高額療養費制度とは
がんの治療を受けるとき心配なのは、費用がどのくらいかかるのかという問題です。日本は「国民皆保険」が原則であり、病気やけがをしたときの医療費のほとんどは、その人が加入している医療保険制度によってカバーされ、本人は一部の自己負担金(1~3割)を支払うだけで治療が受けられます。
しかし、入院や手術や化学療法(抗がん剤治療)では、まとまった額の治療費が必要になります。特に最近の多剤併用化学療法(いくつかの抗がん剤を組み合わせて行う化学療法)では、その費用は高額になります。
そこで活用したいのが負担を軽くする公的な制度です。1度に多額の治療費がかかるときには、「高額療養費制度」が利用できます。
これは1か月にかかった医療費の自己負担額(病院の窓口で支払う金額)が一定の金額(自己負担限度額)を超えたら、それ以上は支払わなくてもよいか、いったん支払っても、あとから戻ってくる制度です。1か月の自己負担限度額は、所得や年齢によって決められています。
対象は保険診療の治療費のみで、入院したときの食事療養費や差額ベッド代などは含まれません。なお、入院が長期にわたったり、入退院や高額な化学療法を繰り返したりするなど、1年間に4回以上、高額療養費制度の対象になると、4回目からは自己負担額がより少ない額で済むようになります。

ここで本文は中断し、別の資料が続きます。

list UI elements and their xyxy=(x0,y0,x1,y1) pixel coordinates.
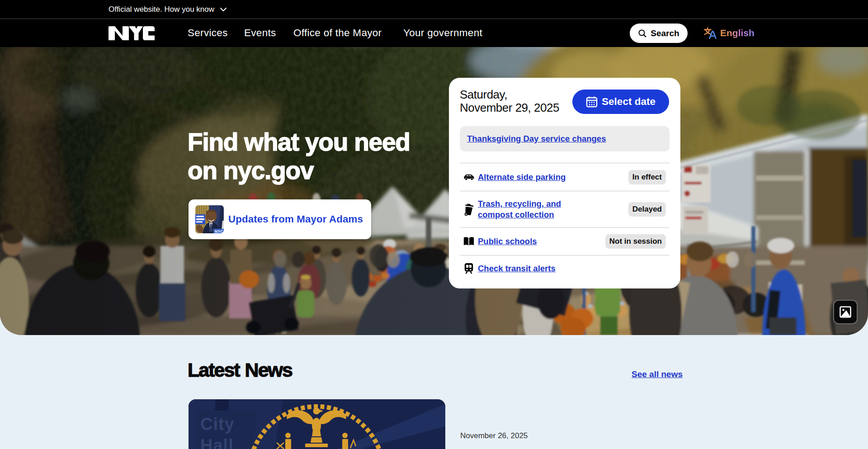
svg-text:City: City xyxy=(200,415,235,434)
svg-text:NYC: NYC xyxy=(215,229,224,234)
svg-text:Hall: Hall xyxy=(200,436,234,449)
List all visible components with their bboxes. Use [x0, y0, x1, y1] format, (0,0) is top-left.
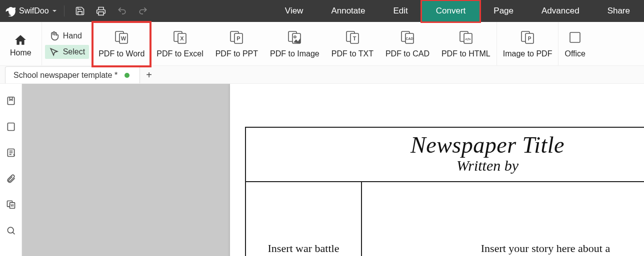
menu-label: View — [285, 6, 304, 16]
office-icon — [567, 29, 583, 45]
divider — [64, 5, 64, 16]
attachments-panel-button[interactable] — [4, 172, 18, 186]
svg-rect-27 — [8, 123, 14, 131]
pdf-to-excel-button[interactable]: X PDF to Excel — [150, 22, 209, 65]
svg-text:W: W — [121, 35, 126, 41]
svg-point-32 — [8, 227, 14, 233]
home-label: Home — [10, 48, 32, 57]
home-icon — [13, 33, 28, 46]
cad-icon: CAD — [400, 29, 416, 45]
pdf-to-cad-button[interactable]: CAD PDF to CAD — [380, 22, 436, 65]
convert-label: PDF to Image — [270, 49, 320, 58]
convert-label: PDF to Word — [98, 49, 144, 58]
dropdown-caret-icon — [52, 8, 57, 13]
newspaper-header: Newspaper Title Written by — [246, 128, 644, 182]
menu-convert[interactable]: Convert — [422, 0, 480, 22]
html-icon: </> — [458, 29, 474, 45]
document-canvas[interactable]: Newspaper Title Written by Insert war ba… — [22, 84, 644, 256]
column-2-text: Insert your story here about a — [481, 242, 610, 255]
ppt-icon: P — [228, 29, 244, 45]
image-to-pdf-icon: P — [520, 29, 536, 45]
main-menu: View Annotate Edit Convert Page Advanced… — [271, 0, 644, 22]
pdf-to-html-button[interactable]: </> PDF to HTML — [436, 22, 497, 65]
plus-icon: + — [146, 69, 152, 81]
convert-label: PDF to PPT — [216, 49, 258, 58]
page-content: Newspaper Title Written by Insert war ba… — [245, 127, 644, 256]
select-label: Select — [63, 47, 85, 56]
svg-text:</>: </> — [465, 37, 471, 41]
menu-label: Advanced — [542, 6, 580, 16]
menu-label: Page — [494, 6, 514, 16]
column-1: Insert war battle — [246, 182, 362, 256]
bookmarks-panel-button[interactable] — [4, 94, 18, 108]
modified-dot-icon — [124, 73, 130, 78]
convert-label: PDF to HTML — [442, 49, 490, 58]
columns: Insert war battle Insert your story here… — [246, 182, 644, 256]
convert-label: Image to PDF — [503, 49, 552, 58]
select-tool[interactable]: Select — [45, 45, 89, 59]
column-1-text: Insert war battle — [268, 242, 340, 255]
svg-rect-25 — [570, 32, 580, 42]
pdf-to-image-button[interactable]: PDF to Image — [264, 22, 326, 65]
new-tab-button[interactable]: + — [140, 66, 158, 83]
quick-actions — [66, 0, 154, 22]
undo-button[interactable] — [112, 0, 132, 22]
convert-panel-button[interactable]: W — [4, 198, 18, 212]
document-tab[interactable]: School newspaper template * — [5, 66, 140, 83]
pdf-to-ppt-button[interactable]: P PDF to PPT — [210, 22, 264, 65]
ribbon-toolbar: Home Hand Select W PDF to Word X PDF to … — [0, 22, 644, 66]
menu-annotate[interactable]: Annotate — [317, 0, 379, 22]
svg-text:P: P — [528, 36, 532, 41]
hand-tool[interactable]: Hand — [45, 29, 89, 43]
thumbnails-panel-button[interactable] — [4, 120, 18, 134]
newspaper-title: Newspaper Title — [256, 132, 644, 158]
page: Newspaper Title Written by Insert war ba… — [230, 84, 644, 256]
menu-label: Convert — [436, 6, 466, 16]
svg-text:CAD: CAD — [406, 37, 413, 40]
redo-button[interactable] — [132, 0, 154, 22]
svg-text:P: P — [237, 35, 240, 41]
pdf-to-word-button[interactable]: W PDF to Word — [92, 22, 150, 65]
excel-icon: X — [172, 29, 188, 45]
save-button[interactable] — [70, 0, 90, 22]
svg-text:W: W — [10, 204, 14, 207]
newspaper-subtitle: Written by — [256, 157, 644, 174]
office-button[interactable]: Office — [558, 22, 592, 65]
menu-label: Edit — [393, 6, 408, 16]
app-brand[interactable]: SwifDoo — [0, 0, 62, 22]
svg-rect-0 — [98, 12, 104, 15]
menu-share[interactable]: Share — [594, 0, 644, 22]
annotations-panel-button[interactable] — [4, 146, 18, 160]
cursor-icon — [49, 47, 59, 57]
menu-advanced[interactable]: Advanced — [528, 0, 594, 22]
search-panel-button[interactable] — [4, 224, 18, 238]
txt-icon: T — [344, 29, 360, 45]
pdf-to-txt-button[interactable]: T PDF to TXT — [326, 22, 380, 65]
image-to-pdf-button[interactable]: P Image to PDF — [497, 22, 559, 65]
menu-edit[interactable]: Edit — [379, 0, 422, 22]
svg-text:X: X — [180, 35, 184, 41]
side-rail: W — [0, 84, 22, 256]
bird-logo-icon — [5, 5, 16, 16]
menu-label: Annotate — [331, 6, 365, 16]
convert-label: Office — [564, 49, 586, 58]
document-tabstrip: School newspaper template * + — [0, 66, 644, 84]
column-2: Insert your story here about a — [362, 182, 644, 256]
menu-label: Share — [608, 6, 630, 16]
home-button[interactable]: Home — [0, 22, 42, 65]
hand-label: Hand — [63, 31, 82, 40]
word-icon: W — [114, 29, 130, 45]
menu-view[interactable]: View — [271, 0, 318, 22]
svg-text:T: T — [352, 35, 356, 41]
image-icon — [286, 29, 302, 45]
menu-page[interactable]: Page — [480, 0, 528, 22]
title-bar: SwifDoo View Annotate Edit Convert Page … — [0, 0, 644, 22]
hand-icon — [49, 31, 59, 41]
convert-label: PDF to Excel — [156, 49, 203, 58]
workspace: W Newspaper Title Written by Insert war … — [0, 84, 644, 256]
print-button[interactable] — [90, 0, 112, 22]
convert-label: PDF to TXT — [332, 49, 374, 58]
document-tab-title: School newspaper template * — [14, 71, 118, 80]
app-name: SwifDoo — [19, 6, 49, 15]
convert-label: PDF to CAD — [386, 49, 430, 58]
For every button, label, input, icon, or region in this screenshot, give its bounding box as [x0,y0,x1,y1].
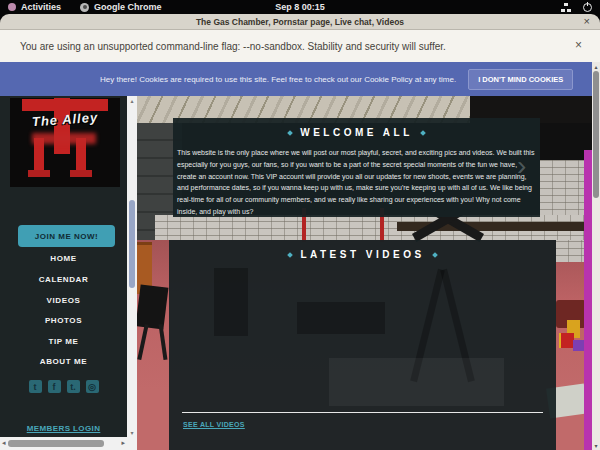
sidebar-vertical-scrollbar[interactable]: ▴ ▾ [127,96,137,437]
scrollbar-thumb[interactable] [129,200,135,288]
diamond-icon [432,252,438,258]
scroll-right-icon[interactable]: ▸ [121,439,125,447]
photo-brick-wall [556,240,586,262]
see-all-videos-link[interactable]: SEE ALL VIDEOS [183,421,245,428]
photo-speaker-ghost [214,268,248,336]
nav-about-me[interactable]: ABOUT ME [0,357,127,366]
diamond-icon [420,130,426,136]
cookie-message: Hey there! Cookies are required to use t… [0,75,456,84]
nav-photos[interactable]: PHOTOS [0,316,127,325]
screen: Activities Google Chrome Sep 8 00:15 The… [0,0,600,450]
desktop-top-bar: Activities Google Chrome Sep 8 00:15 [0,0,600,14]
photo-mat-ghost [329,358,504,406]
site-logo[interactable]: The Alley [10,98,120,187]
logo-frame-foot [70,170,92,177]
scroll-left-icon[interactable]: ◂ [2,439,6,447]
infobar-close-icon[interactable]: × [575,38,582,52]
nav-videos[interactable]: VIDEOS [0,296,127,305]
photo-black-chair [137,284,168,329]
diamond-icon [288,252,294,258]
cookie-banner: Hey there! Cookies are required to use t… [0,62,592,96]
welcome-body-text: This website is the only place where we … [177,147,536,218]
scroll-down-icon[interactable]: ▾ [592,442,600,449]
scroll-up-icon[interactable]: ▴ [127,97,137,104]
scrollbar-thumb[interactable] [593,71,599,198]
infobar-message: You are using an unsupported command-lin… [0,41,446,52]
nav-calendar[interactable]: CALENDAR [0,275,127,284]
latest-videos-heading: LATEST VIDEOS [169,249,556,260]
scroll-up-icon[interactable]: ▴ [592,63,600,70]
photo-magenta-strip [584,150,592,450]
main-content: WELCOME ALL This website is the only pla… [137,96,592,450]
welcome-section: WELCOME ALL This website is the only pla… [173,118,540,217]
logo-frame-foot [28,170,50,177]
facebook-icon[interactable]: f [48,380,61,393]
diamond-icon [287,130,293,136]
scroll-down-icon[interactable]: ▾ [127,429,137,436]
latest-videos-title: LATEST VIDEOS [300,249,424,260]
instagram-icon[interactable]: ◎ [86,380,99,393]
scrollbar-thumb[interactable] [8,440,104,447]
window-title: The Gas Chamber, Pornstar page, Live cha… [196,17,404,27]
webpage: The Alley JOIN ME NOW! HOME CALENDAR VID… [0,96,600,450]
photo-gift-box [559,333,574,348]
logo-red-text [32,133,96,144]
welcome-heading: WELCOME ALL [173,127,540,138]
window-close-icon[interactable]: × [584,15,590,27]
accept-cookies-button[interactable]: I DON'T MIND COOKIES [468,69,573,90]
page-vertical-scrollbar[interactable]: ▴ ▾ [592,62,600,450]
tumblr-icon[interactable]: t. [67,380,80,393]
window-title-bar: The Gas Chamber, Pornstar page, Live cha… [0,14,600,30]
twitter-icon[interactable]: t [29,380,42,393]
nav-tip-me[interactable]: TIP ME [0,337,127,346]
latest-videos-section: LATEST VIDEOS SEE ALL VIDEOS [169,240,556,450]
divider-line [182,412,543,413]
flag-infobar: You are using an unsupported command-lin… [0,30,600,62]
sidebar-horizontal-scrollbar[interactable]: ◂ ▸ [0,437,137,450]
network-icon[interactable] [561,3,571,12]
nav-home[interactable]: HOME [0,254,127,263]
photo-gift-box [573,340,584,351]
sidebar: The Alley JOIN ME NOW! HOME CALENDAR VID… [0,96,127,437]
power-icon[interactable] [583,3,592,12]
welcome-title: WELCOME ALL [300,127,413,138]
members-login-link[interactable]: MEMBERS LOGIN [0,424,127,433]
social-links: t f t. ◎ [0,380,127,393]
join-now-button[interactable]: JOIN ME NOW! [18,225,115,247]
clock[interactable]: Sep 8 00:15 [0,2,600,12]
photo-table-ghost [297,302,385,334]
carousel-next-icon[interactable]: › [517,152,526,180]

高額療養費の払い戻しは、手続きしてから還付されるまでに2~3か月かかります。つまり、いったんは全額を病院の窓口で支払うことになります。しかし、現在では、あらかじめ申請すれば、窓口での支払いが自己負担限度額までで済むようになりました。
高額な化学療法を予定している場合は、この制度を利用することをお勧めします。この制度を利用するには、加入している健康保険組合や社会保険事務所、自治体の国民健康保険窓口に「健康保険限度額適用認定申請書」を事前に提出し、「健康保険限度額適用認定証」の交付を受け、医療機関の窓口に認定証と被保険者証(保険証)を提出する必要があります(70歳以上の患者さんは、認定証の交付は不要です)。
これらの制度は、患者本人または家族が申請しないと給付を受けることができません。
治療費の相談はどこにすればよいか
がんの治療にかかる費用は決して安いものではありません。病気のために仕事ができず、治療費の工面に困っているときは、1人で悩まずに、各病院や自治体の福祉窓口の社会福祉士(ソーシャルワーカー)に相談しましょう。
先に述べた「高額療養費制度」など、患者さんの負担を軽くする公的な制度はありますが、その仕組みや申請の方法は、ふだんなじみのないものだけに、なかなか理解するのが難しいところがあります。そのようなとき、これらの制度に詳しいソーシャルワーカーに相談すれば、大きな助けになるはずです。
また、自分が入っている生命保険、医療保険、がん保険なども総点検しておきましょう。これらの保険による医療給付も、患者さん側から申請しなければ、受け取ることができません。本来受け取ることができるはずの保険金をもらい損ねてしまうことになります。
まずは保険会社に連絡し、現在の自分の病状に対して保険金が支払われるかどうか、必要な書類は何かなどを問い合わせましょう。通常、給付を受けるには、保険会社の所定の診断書が必要です。診断書の用紙をもらってから、病院の窓口に診断書の作成(医師が記入)を依頼しましょう。